▶ [SOURCE DATA]:
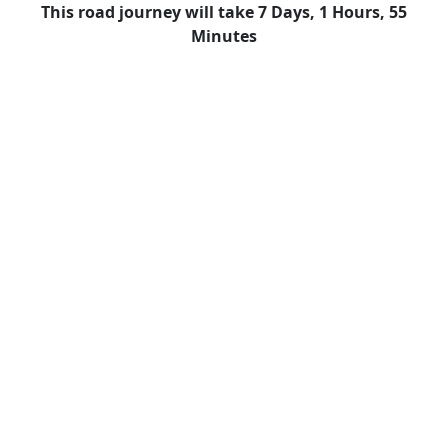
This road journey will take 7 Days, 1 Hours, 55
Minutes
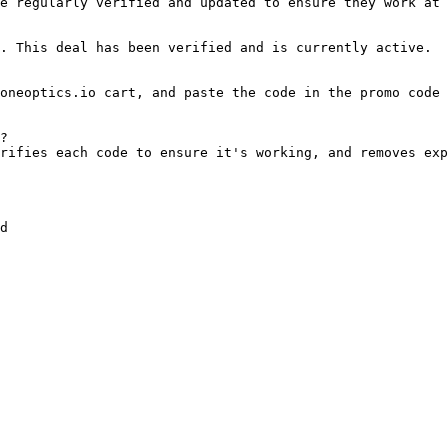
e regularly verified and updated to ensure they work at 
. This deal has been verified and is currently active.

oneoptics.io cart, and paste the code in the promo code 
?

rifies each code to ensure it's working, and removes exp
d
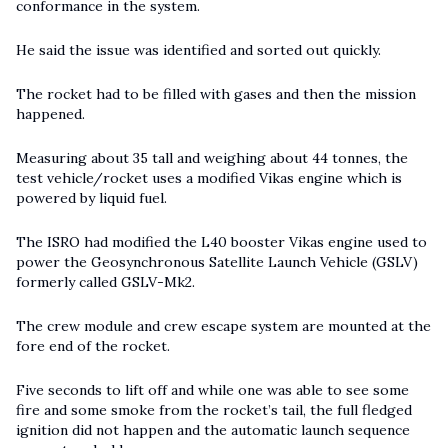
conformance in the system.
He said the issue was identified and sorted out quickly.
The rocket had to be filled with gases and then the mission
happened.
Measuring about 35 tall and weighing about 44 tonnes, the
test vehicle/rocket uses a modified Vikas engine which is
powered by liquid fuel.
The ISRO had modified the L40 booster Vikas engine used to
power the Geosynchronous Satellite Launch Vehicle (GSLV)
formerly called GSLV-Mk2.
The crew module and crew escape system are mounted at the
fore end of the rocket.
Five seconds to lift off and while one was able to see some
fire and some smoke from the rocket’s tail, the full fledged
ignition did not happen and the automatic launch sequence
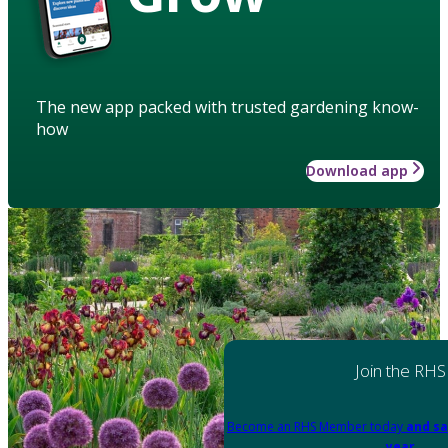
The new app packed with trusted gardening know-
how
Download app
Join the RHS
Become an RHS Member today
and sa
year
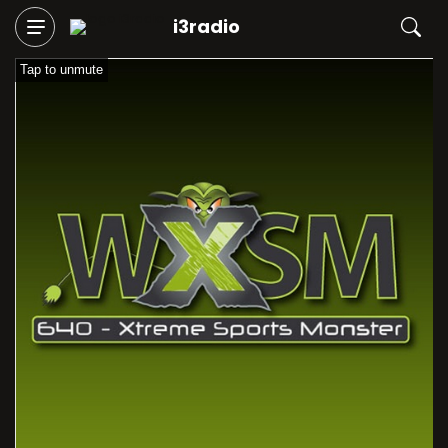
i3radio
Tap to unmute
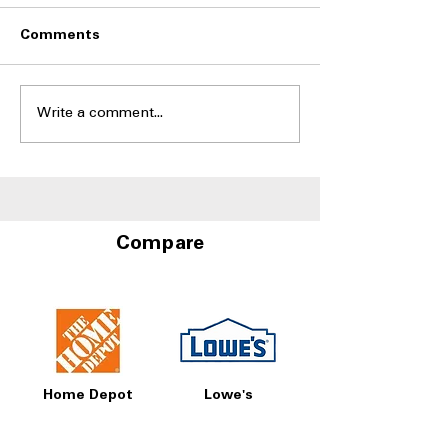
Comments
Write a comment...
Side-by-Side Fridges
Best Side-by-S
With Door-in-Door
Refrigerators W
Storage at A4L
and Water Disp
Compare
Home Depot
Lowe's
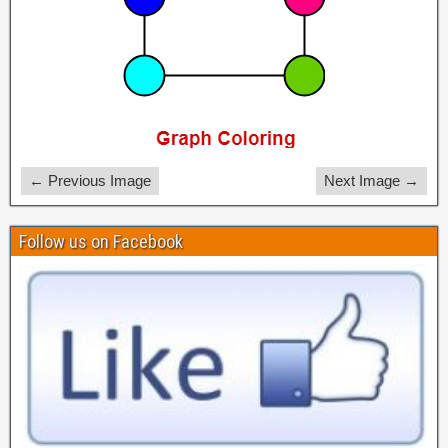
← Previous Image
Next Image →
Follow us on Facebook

▶ [ACTIVITY]: Give the number of lines in the records where the word "Vikas" occurs, and add nothing.

▶ [EXERCISE RESPONSE]: 2